Prompt >> Could you please return each line of the data that has the word "Flashlight"?

(Exercise data)

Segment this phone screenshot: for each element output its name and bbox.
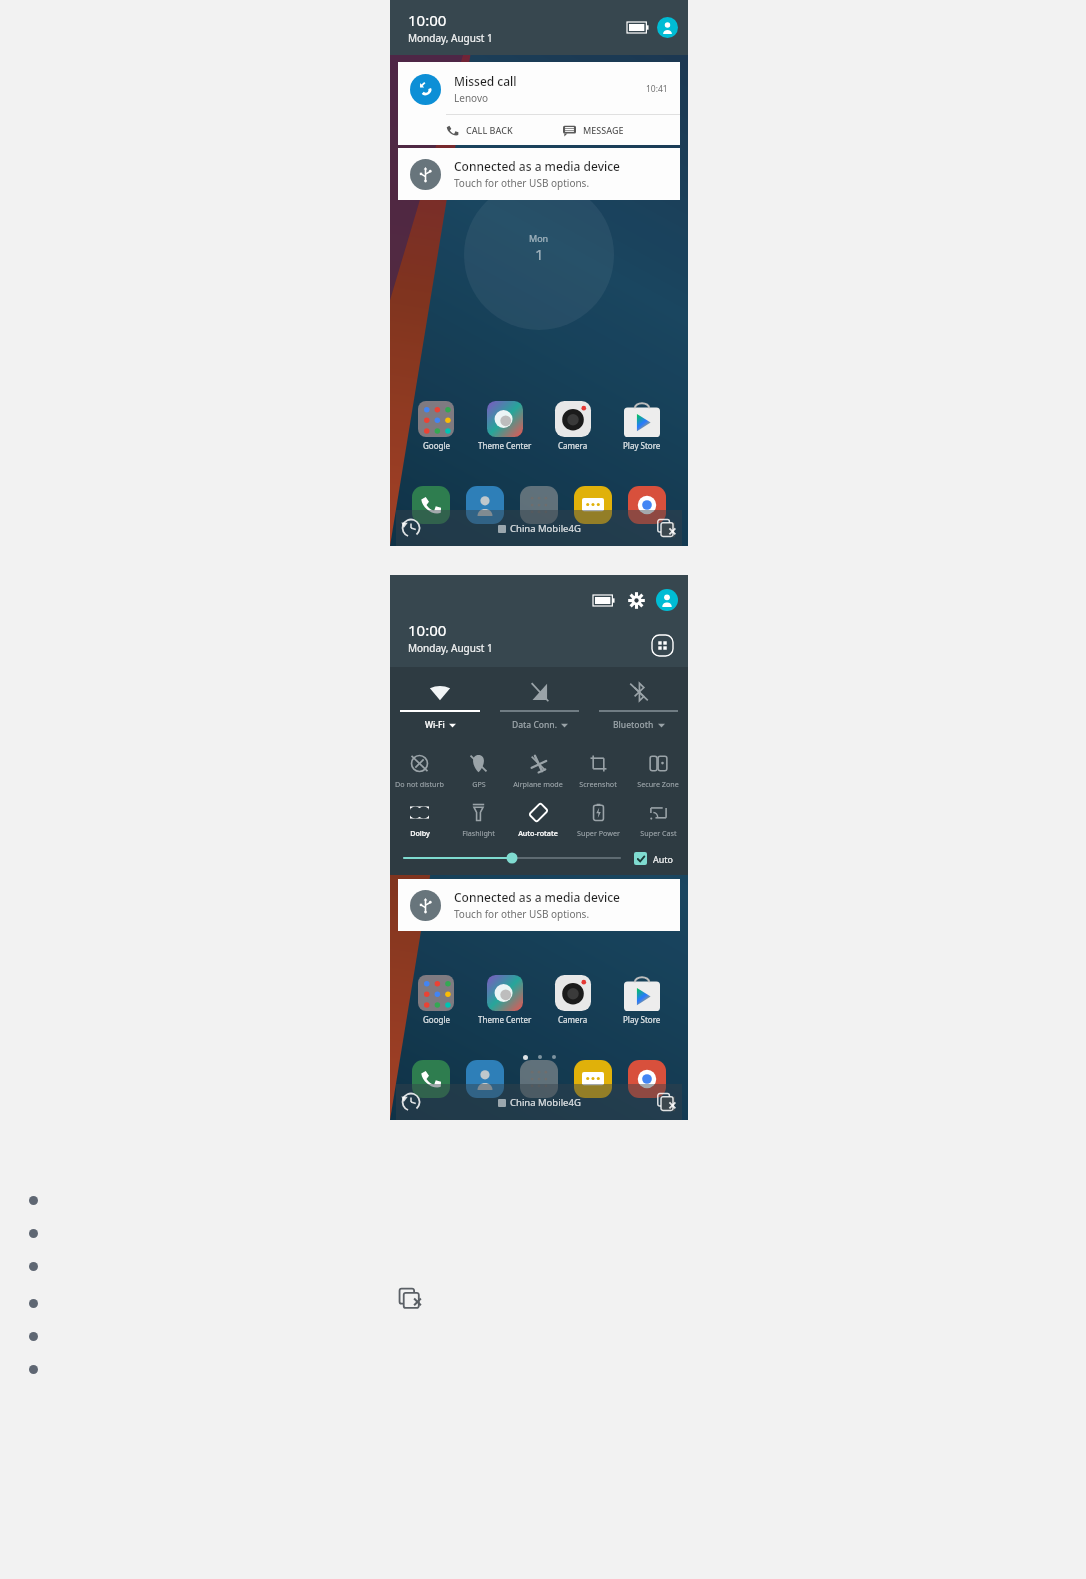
button[interactable]: Theme Center — [474, 401, 536, 451]
button[interactable]: Connected as a media device — [398, 148, 680, 200]
staticText: Camera — [558, 440, 588, 451]
staticText: Super Cast — [640, 828, 677, 838]
button[interactable]: Settings — [626, 590, 646, 610]
staticText: Connected as a media device — [454, 889, 620, 905]
button[interactable]: Wi-Fi — [390, 673, 490, 745]
staticText: Auto — [653, 853, 674, 865]
staticText: Secure Zone — [637, 779, 679, 789]
staticText: Super Power — [577, 828, 620, 838]
button[interactable]: Camera — [542, 975, 604, 1025]
staticText: Auto-rotate — [518, 828, 558, 838]
staticText: Wi-Fi — [425, 719, 445, 731]
staticText: Theme Center — [478, 1014, 532, 1025]
button[interactable] — [412, 486, 450, 524]
staticText: 10:41 — [646, 83, 668, 95]
button[interactable]: Do not disturb — [390, 751, 449, 792]
staticText: Screenshot — [579, 779, 617, 789]
staticText: 1 — [535, 244, 544, 264]
button[interactable]: Google — [405, 401, 467, 451]
button[interactable] — [574, 486, 612, 524]
button[interactable]: Super Power — [568, 800, 628, 841]
button[interactable]: Bluetooth — [589, 673, 688, 745]
staticText: 10:00 — [408, 620, 447, 640]
button[interactable]: Super Cast — [628, 800, 688, 841]
button[interactable] — [520, 486, 558, 524]
staticText: Connected as a media device — [454, 158, 620, 174]
button[interactable]: Google — [405, 975, 467, 1025]
staticText: Mon — [529, 232, 549, 244]
button[interactable]: Airplane mode — [508, 751, 568, 792]
button[interactable] — [574, 1060, 612, 1098]
button[interactable]: Missed call — [398, 62, 680, 145]
button[interactable]: Clear all — [652, 1087, 682, 1117]
staticText: Missed call — [454, 73, 517, 89]
button[interactable] — [628, 486, 666, 524]
staticText: Dolby — [410, 828, 430, 838]
button[interactable] — [628, 1060, 666, 1098]
staticText: Do not disturb — [395, 779, 444, 789]
button[interactable]: User — [657, 17, 678, 38]
button[interactable] — [520, 1060, 558, 1098]
staticText: Bluetooth — [613, 719, 654, 731]
button[interactable]: Screenshot — [568, 751, 628, 792]
staticText: Monday, August 1 — [408, 641, 493, 655]
button[interactable]: CALL BACK — [446, 115, 563, 145]
staticText: Google — [423, 440, 450, 451]
staticText: Lenovo — [454, 91, 489, 105]
button[interactable]: Camera — [542, 401, 604, 451]
button[interactable]: Clear all — [652, 513, 682, 543]
staticText: Play Store — [623, 440, 661, 451]
button[interactable]: Dolby — [390, 800, 449, 841]
staticText: 10:00 — [408, 10, 447, 30]
button[interactable]: GPS — [449, 751, 508, 792]
button[interactable]: Flashlight — [449, 800, 508, 841]
button[interactable]: Data Conn. — [490, 673, 589, 745]
staticText: Airplane mode — [513, 779, 563, 789]
staticText: Monday, August 1 — [408, 31, 493, 45]
staticText: Touch for other USB options. — [454, 176, 590, 190]
button[interactable]: MESSAGE — [563, 115, 680, 145]
button[interactable] — [466, 1060, 504, 1098]
button[interactable]: Auto — [634, 852, 674, 865]
staticText: MESSAGE — [583, 124, 624, 136]
button[interactable]: Edit tiles — [651, 634, 674, 657]
staticText: Google — [423, 1014, 450, 1025]
staticText: Camera — [558, 1014, 588, 1025]
button[interactable]: Recent — [396, 1087, 426, 1117]
staticText: CALL BACK — [466, 124, 513, 136]
button[interactable]: User — [656, 589, 678, 611]
button[interactable]: Recent — [396, 513, 426, 543]
staticText: China Mobile4G — [510, 1096, 581, 1109]
button[interactable]: Secure Zone — [628, 751, 688, 792]
button[interactable]: Auto-rotate — [508, 800, 568, 841]
staticText: GPS — [472, 779, 486, 789]
button[interactable]: Play Store — [611, 401, 673, 451]
staticText: Flashlight — [462, 828, 495, 838]
button[interactable]: Connected as a media device — [398, 879, 680, 931]
staticText: China Mobile4G — [510, 522, 581, 535]
staticText: Theme Center — [478, 440, 532, 451]
button[interactable]: Play Store — [611, 975, 673, 1025]
button[interactable]: Theme Center — [474, 975, 536, 1025]
staticText: Data Conn. — [512, 719, 557, 731]
staticText: Play Store — [623, 1014, 661, 1025]
button[interactable] — [466, 486, 504, 524]
button[interactable]: Remove duplicate — [398, 1285, 424, 1311]
staticText: Touch for other USB options. — [454, 907, 590, 921]
button[interactable] — [412, 1060, 450, 1098]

(End Exercise data)

Result for this task >>
button[interactable]: Flashlight — [449, 800, 508, 841]
staticText: Flashlight — [462, 828, 495, 838]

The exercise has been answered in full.